2.1 instrument and reagent high performance liquid chromatograph comprise LC-10ATvp type solvent delivery pump, SPD-10ATvp type UV, visible light detector (day island proper Tianjin company); N2000 chromatographic work station (Zhejiang University's intelligent information Graduate School of Engineering); KQ3200 type ultrasonic washing instrument (Kunshan Ultrasonic Instruments Co., Ltd.), TGL-16G high speed tabletop centrifuge (Anting Scientific Instrument Factory, Shanghai).Trifluoroacetic acid aqueous solution (Merck KGaA company); Water is tri-distilled water (self-control); Other reagent is analytical pure.XIANLING GUBAO PIAN and XIANLING GUBAO JIAONANG (Tongjitang Pharmacy Co., Ltd., Guizhou); Xianlinggubao effervescent tablet (Qianluchun Science and Technology Co., Ltd., Beijing's laboratory provides); Psoralen reference substance and isopsoralen reference substance (Nat'l Pharmaceutical ﹠ Biological Products Control Institute).
2.2 chromatographic condition and system suitability test chromatographic column: the C of Di Ma company
18Post (5 μ m, 150mm * 4.6mm, I.D); Mobile phase: acetonitrile-water (30: 70); Flow velocity: 1.0ml/min; Detect wavelength 245nm; Number of theoretical plate should be not less than 3000 by psoralen peak compute.
2.3 psoralen and isopsoralen reference substance mixed solution are prepared respectively, and precision takes by weighing psoralen reference substance 1.50mg and isopsoralen 1.00mg inserts in the 2mL measuring bottle, add methanol, ultrasonicly make dissolving, add methanol again to scale, accurate this solution of 0.25mL of drawing is gone in the 5mL measuring bottle, add methanol to scale, dilute 20 times, promptly get the mixing reference substance solution that contains psoralen 0.0375mg/mL and isopsoralen 0.025mg/mL.

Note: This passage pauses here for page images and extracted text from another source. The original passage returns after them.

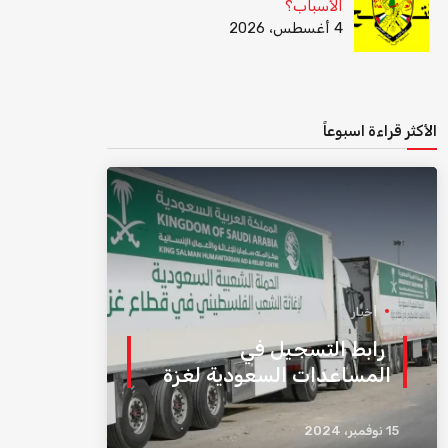
الأسباب؟
4 أغسطس، 2026
الأكثر قراءة اسبوعاً
أخبار
رابط التسجيل في
المساعدات السعودية لغزة
15 نوفمبر، 2024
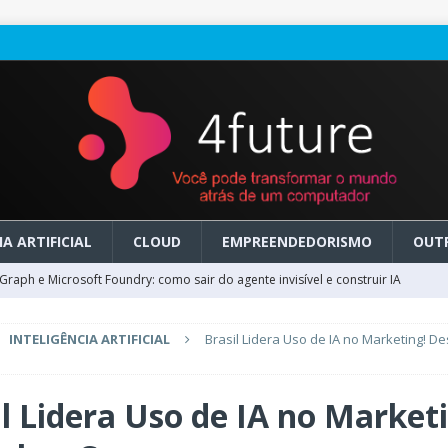
A ARTIFICIAL
CLOUD
EMPREENDEDORISMO
OUT
raph e Microsoft Foundry: como sair do agente invisível e construir IA
INTELIGÊNCIA ARTIFICIAL
Brasil Lidera Uso de IA no Marketing! D
ry em GA: como migrar do clássico sem transformar IA em dívida
il Lidera Uso de IA no Market
 no Microsoft Foundry: como desenhar experiências de voz em tempo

2.4 above reference substance solution 5 μ l, 10 μ l, 15 μ l and 20 μ l are got in the standard curve preparation respectively, sample introduction is measured under the said determination condition.The result shows, psoralen sample size and peak area in 0.075 μ g~0.75 μ g scope are the good linear relation, and linear equation is Y=2.23 * 10
7X+2.16 * 10
5, r=0.9999; Isopsoralen sample size and peak area in the scope of 0.05 μ g~0.5 μ g are good linear relationship, and linear equation is Y=2.26 * 10
7X+2.27 * 10
5, r=0.9999.
2.5 10 of this product are got in the preparation of need testing solution, the accurate title, decided porphyrize, get 0.5g, the accurate title, decide, and puts in the tool plug conical flask, the accurate methanol 10ml that adds claims to decide weight, supersound process 1 hour, put coldly, claim again to decide weight, supply the weight that subtracts mistake with methanol, shake up, get supernatant liquid filtering, get subsequent filtrate, promptly.

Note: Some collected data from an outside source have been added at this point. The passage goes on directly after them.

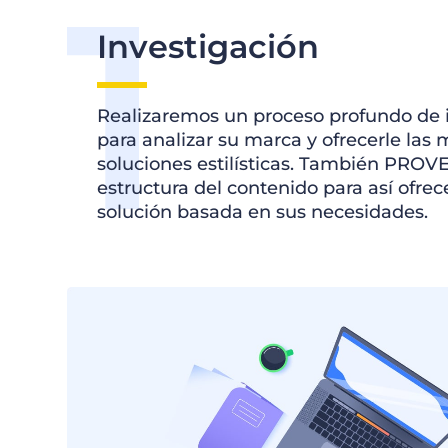
Investigación
Realizaremos un proceso profundo de 
para analizar su marca y ofrecerle las 
soluciones estilísticas. También PRO
estructura del contenido para así ofrec
solución basada en sus necesidades.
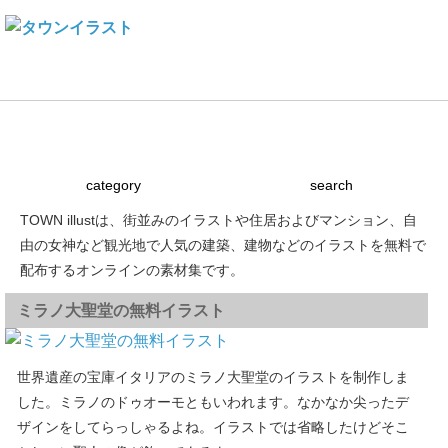
Town illustとは
建物素材の使い方
ライセンス
リンク
category
search
TOWN illustは、街並みのイラストや住居およびマンション、自
由の女神など観光地で人気の建築、建物などのイラストを無料で
配布するオンラインの素材集です。
ミラノ大聖堂の無料イラスト
世界遺産の宝庫イタリアのミラノ大聖堂のイラストを制作しま
した。ミラノのドゥオーモともいわれます。なかなか尖ったデ
ザインをしてらっしゃるよね。イラストでは省略したけどそこ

2.6 accurate each the 10 μ l of need testing solution that draw of algoscopy inject chromatograph of liquid, measure peak area, calculate content with standard curve.The results are shown in Table 1.

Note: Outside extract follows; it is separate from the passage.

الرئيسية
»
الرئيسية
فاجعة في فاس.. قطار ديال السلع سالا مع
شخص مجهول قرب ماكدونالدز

3. the content of tanshinone in the high effective liquid chromatography for measuring XIANLING GUBAO ZHIJI
3.1 instrument and reagent high performance liquid chromatograph comprise LC-10ATvp type solvent delivery pump, SPD-10ATvp type UV, visible light detector (day island proper Tianjin company); N2000 chromatographic work station (Zhejiang University's intelligent information Graduate School of Engineering); KQ3200 type ultrasonic washing instrument (Kunshan Ultrasonic Instruments Co., Ltd.), TGL-16G high speed tabletop centrifuge (Anting Scientific Instrument Factory, Shanghai).Chromatographically pure methanol (Beijing chemical reagent company limited); Water is tri-distilled water (self-control); Other reagent is analytical pure.XIANLING GUBAO PIAN and XIANLING GUBAO JIAONANG (Tongjitang Pharmacy Co., Ltd., Guizhou); Xianlinggubao effervescent tablet (Qianluchun Science and Technology Co., Ltd., Beijing's laboratory provides); Tanshinone I I A reference substance (Nat'l Pharmaceutical ﹠ Biological Products Control Institute).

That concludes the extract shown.